Here I am the brave warrior, the victorious leader,

Gypsy Wild – Dreamer, artist, poet, wide-eyed child.

Here I have been raised and fed with spirit bread.

Here I have evolved from a creeping provincial fanatic

For the standing, seeking, universal man.

The search for truth and light to illuminate the night of the mind.

From dreamers made from our native soil.

jade diamond

I’ll be 83 at the end of this year and for over fifty years I have been a leader in the field of gender-specific therapy and men’s mental, emotional and relational health. I have written 17 books including international bestsellers surviving male menopause And Irritable Male Syndrome: Understanding and Managing the 4 Major Causes of Depression and Aggression.

I feel like I’ve got at least ten years of productive life ahead of me and I have my own health challenges including a diagnosis of bipolar disorder. James Michener may not be my biological father, but he has certainly been a mentor and guide to me throughout my life.

My work as a healer began when I was five years old after my middle-aged father overdosed on sleeping pills. When he was no longer able to earn a living to support his family by doing his favorite job, he became more depressed.

Fortunately, he did not die but was committed to the Camarillo State Mental Hospital. I grew up wondering what happened to my father, when it would happen to me, and what I could do to save other families from the pain and suffering that our family went through.

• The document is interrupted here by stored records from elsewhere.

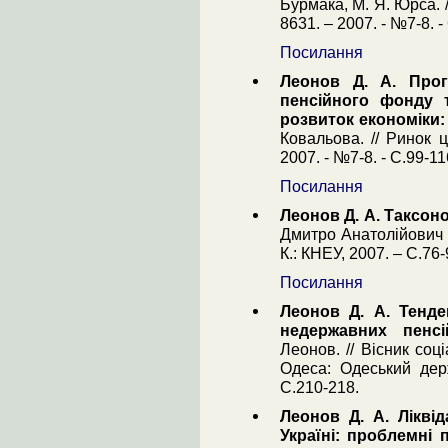
Бурмака, М. Я. Юрса. 
8631. – 2007. - №7-8. -
Посилання
Леонов Д. А. Прог
пенсійного фонду 
розвиток економіки:
Ковальова. // Ринок 
2007. - №7-8. - С.99-11
Посилання
Леонов Д. А. Таксон
Дмитро Анатолійович Ле
К.: КНЕУ, 2007. – С.76-
Посилання
Леонов Д. А. Тенден
недержавних пенс
Леонов. // Вісник соц
Одеса: Одеський дер
С.210-218.
Леонов Д. А. Лікві
Україні: проблемні 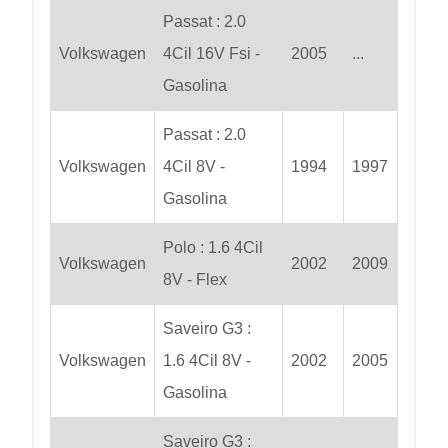
Passat : 2.0
Volkswagen
4Cil 16V Fsi -
2005
...
Gasolina
Passat : 2.0
Volkswagen
4Cil 8V -
1994
1997
Gasolina
Polo : 1.6 4Cil
Volkswagen
2002
2009
8V - Flex
Saveiro G3 :
Volkswagen
1.6 4Cil 8V -
2002
2005
Gasolina
Saveiro G3 :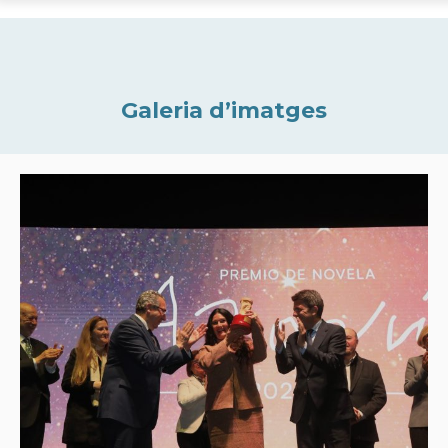
Galeria d’imatges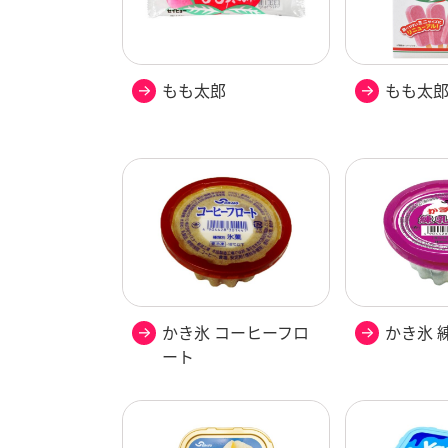
もも太郎
もも太
かき氷 コーヒーフロ
かき氷 
ート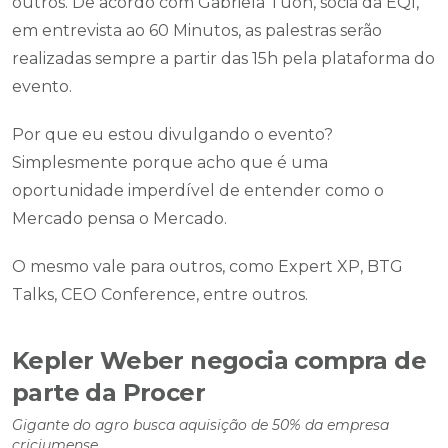
outros. De acordo com Gabriela Tuon, sócia da EQI,
em entrevista ao 60 Minutos, as palestras serão
realizadas sempre a partir das 15h pela plataforma do
evento.
Por que eu estou divulgando o evento?
Simplesmente porque acho que é uma
oportunidade imperdível de entender como o
Mercado pensa o Mercado.
O mesmo vale para outros, como Expert XP, BTG
Talks, CEO Conference, entre outros.
Kepler Weber negocia compra de
parte da Procer
Gigante do agro busca aquisição de 50% da empresa
criciumense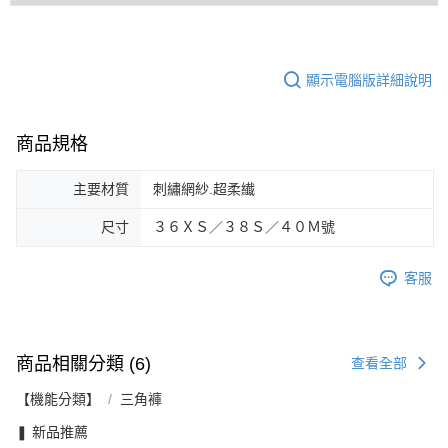
顯示電腦版詳細說明
商品規格
主要材質
刺繡網紗.超柔纎
尺寸
３６ＸＳ／３８Ｓ／４０Ｍ號
客服
商品相關分類 (6)
查看全部
【機能分類】
三角褲
❚ 新品推薦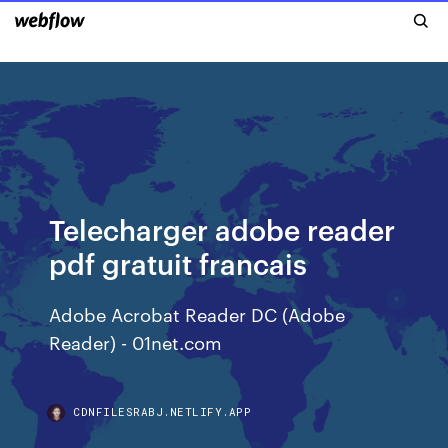
Telecharger adobe reader
pdf gratuit francais
Adobe Acrobat Reader DC (Adobe
Reader) - 01net.com
CDNFILESRABJ.NETLIFY.APP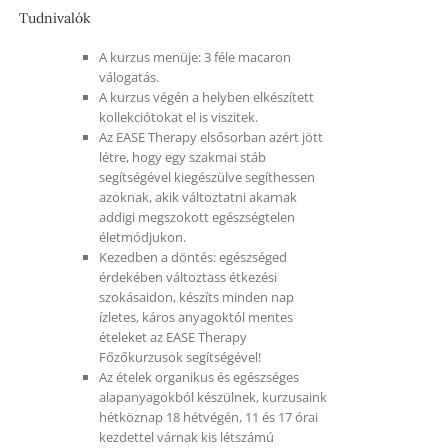
Tudnivalók
A kurzus menüje: 3 féle macaron
válogatás.
A kurzus végén a helyben elkészített
kollekciótokat el is viszitek.
Az EASE Therapy elsősorban azért jött
létre, hogy egy szakmai stáb
segítségével kiegészülve segíthessen
azoknak, akik változtatni akarnak
addigi megszokott egészségtelen
életmódjukon.
Kezedben a döntés: egészséged
érdekében változtass étkezési
szokásaidon, készíts minden nap
ízletes, káros anyagoktól mentes
ételeket az EASE Therapy
Főzőkurzusok segítségével!
Az ételek organikus és egészséges
alapanyagokból készülnek, kurzusaink
hétköznap 18 hétvégén, 11 és 17 órai
kezdettel várnak kis létszámú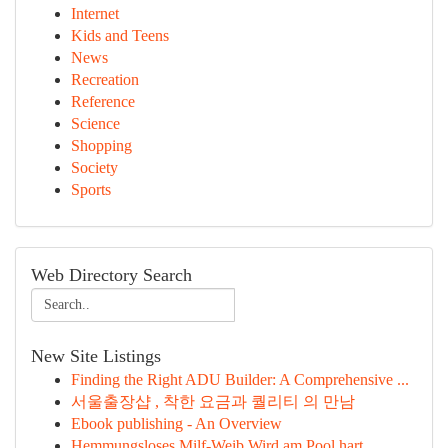
Internet
Kids and Teens
News
Recreation
Reference
Science
Shopping
Society
Sports
Web Directory Search
New Site Listings
Finding the Right ADU Builder: A Comprehensive ...
서울출장샵 , 착한 요금과 퀄리티 의 만남
Ebook publishing - An Overview
Hemmungsloses Milf-Weib Wird am Pool hart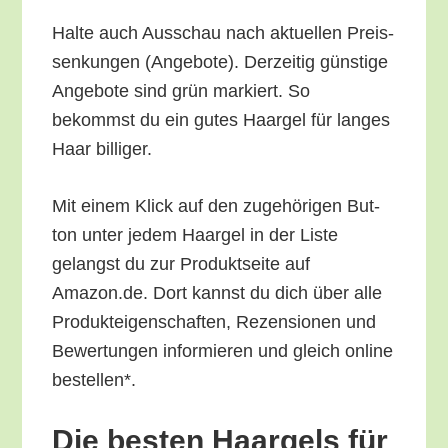
Hal­te auch Aus­schau nach aktu­el­len Preis­
sen­kun­gen (Ange­bo­te). Der­zei­tig güns­ti­ge
Ange­bo­te sind grün mar­kiert. So
bekommst du ein gutes Haar­gel für lan­ges
Haar billiger.
Mit einem Klick auf den zuge­hö­ri­gen But­
ton unter jedem Haar­gel in der Lis­te
gelangst du zur Pro­dukt­sei­te auf
Amazon.de. Dort kannst du dich über alle
Pro­duk­tei­gen­schaf­ten, Rezen­sio­nen und
Bewer­tun­gen infor­mie­ren und gleich online
bestellen*.
Die bes­ten Haar­gels für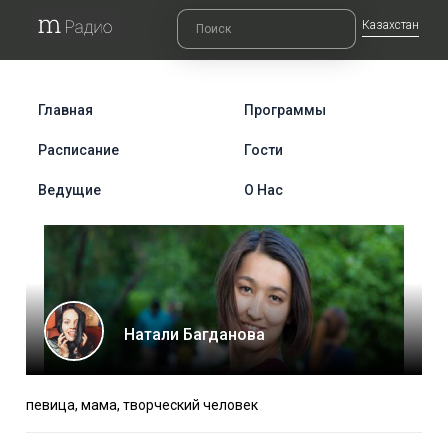
Казахстан
Главная
Программы
Расписание
Гости
Ведущие
О Нас
Натали Багданова
певица, мама, творческий человек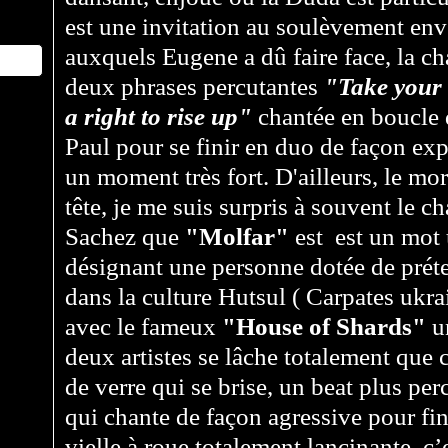
est une invitation au soulèvement env
auxquels Eugene a dû faire face, la c
deux phrases percutantes
"Take your 
a right to rise up"
chantée en boucle 
Paul pour se finir en duo de façon exp
un moment très fort. D'ailleurs, le mo
tête, je me suis surpris à souvent le c
Sachez que
"Molfar"
est est un mot 
désignant une personne dotée de prét
dans la culture Hutsul ( Carpates ukr
avec le fameux
"House of Shards"
un
deux artistes se lâche totalement que c
de verre qui se brise, un beat plus pe
qui chante de façon agressive pour fin
vielle à roue totalement lancinante, c’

After graduating from UC Santa Barbara, I went to medical school. I wanted to become a psychiatrist and help stop the feelings of despair that cause so many people to want to end their lives. I soon found medical school to be very elitist and limited in the kind of treatment I thought necessary.

I transferred to UC Berkeley’s School of Social Welfare where I earned a master’s degree and developed a full-time practice helping men, women, and families. At the age of sixty, I returned to school and received a PhD in International Health. My dissertation study was published as a book, Male vs. female depression: Why men act out and women act inside.

my book, My Distant Father: Healing the Wound of the Family Father Traced a healing journey that spanned several generations. i have one online courses For those who want to explore their father’s wound.